Consider a probability space $(\Omega,\mathcal{F},P)$ and a bounded random variable $X$. Let $(A_n)_{n\ge 1}$ be a countable partition of $\Omega$ and define $\mathcal{A}:=\sigma(\{A_n:n\ge 1\})$. Then it holds:
$$E[X|\mathcal{A}]=\sum_{n\ge 1, P(A_n)>0}E[X|A_n]\cdot\mathbb{1}_{A_n}$$
One can prove it by using the uniqueness of $E[X|\mathcal{A}]$, i.e. I should be done, if I can show that the expression on the right is $\mathcal{A}$-measurable, and that for any $B\in\mathcal{A}$, it holds
$$E\Big[E[X|\mathcal{A}]\cdot 1_B\Big]=E\Big[\Big(\sum_{n\ge 1, P(A_n)>0}E[X|A_n]\cdot\mathbb{1}_{A_n}\Big)\cdot 1_B\Big]$$
EDIT:
First property: For any $n\ge 1$: $E[X|A_n]$ and $1_{A_n}$ are $\sigma(1_{A_n})$-measurable, therefore $\mathcal{A}$-measurable.
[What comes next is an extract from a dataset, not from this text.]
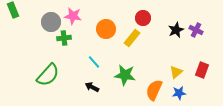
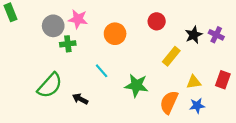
yellow rectangle: (132, 38) -> (171, 56), moved
yellow triangle: (176, 72) -> (194, 82), turned 32
black arrow: (92, 87) -> (80, 99), moved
Now using the fact that products and sums of measurable functions are measurable, we have that
$$\sum_{n\ge 1, P(A_n)>0}E[X|A_n]\cdot\mathbb{1}_{A_n}$$
is $\mathcal{A}$-measurable.
Second property:
Now let $A_n\in\mathcal{A}$ with $P(A_n)=0$. Then we know that
$$E[X\cdot1_{A_n}]=\sum_{\omega\in A_n}X(\omega)\cdot \underbrace{P(\{\omega\})}_{=0}=0.$$
Therefore we have for any $B\in\mathcal{A}$, i.e. $B=\cup_{m\in M} A_m$ with a countable subset $M\subset\mathbb{N}$
\begin{align}
E\Big[E[X|\mathcal{A}] 1_B \Big]
&=E[X 1_B]\\
&=E[X\sum_{m\in M}1_{A_m}]\\
&=E[\sum_{m\in M}X 1_{A_m}]\\
&=\sum_{m\in M}E[X 1_{A_m}],\text{ since $X$ is bounded we can use Fubini here}\\
&=\sum_{m\in M,P(A_m)>0}E[X 1_{A_m}],\text{ with the statement above}\\
&=\sum_{m\in M,P(A_m)>0}E\Big[E[X|A_m] 1_{A_m}\Big]\\
&=\sum_{m\in M,P(A_m)>0}E\Big[E[X|A_m] 1_{A_m}1_B\Big],\text{ since }1_B\cdot 1_{A_m}=1_{A_m}.\\
&=\sum_{n\ge 1,P(A_n)>0}E\Big[E[X|A_n] 1_{A_n}1_B\Big],\text{ since }1_B\cdot 1_{A_n}=0\text{ for }n\notin M.\\
&=E\Big[\Big(\sum_{n\ge 1,P(A_n)>0}E[X|A_n] 1_{A_n}\Big)1_B\Big],\text{ again Fubini}\\
\end{align}
For the Fubini statement see here
Best Answer
Assume for simplicity that $\mathsf{P}(A_i)>0$ for all $i$. Every element of $\mathcal{A}$ is an at most countable union of sets in $(A_n)$. Thus, for $B=\bigcup_{i}A_i$, $$ \mathsf{E}X1_B=\sum_{i}\mathsf{E}[X1_{A_i}]=\sum_{i}\mathsf{E}[\mathsf{E}[X\mid A_i]1_{A_i}]=\mathsf{E}\left[\sum_i\mathsf{E}[X\mid A_i]1_{A_i}1_B\right] $$ because $(A_n)$ are disjoint and $X$ is bounded (although, it suffices to assume that $\mathsf{E}|X|<\infty$).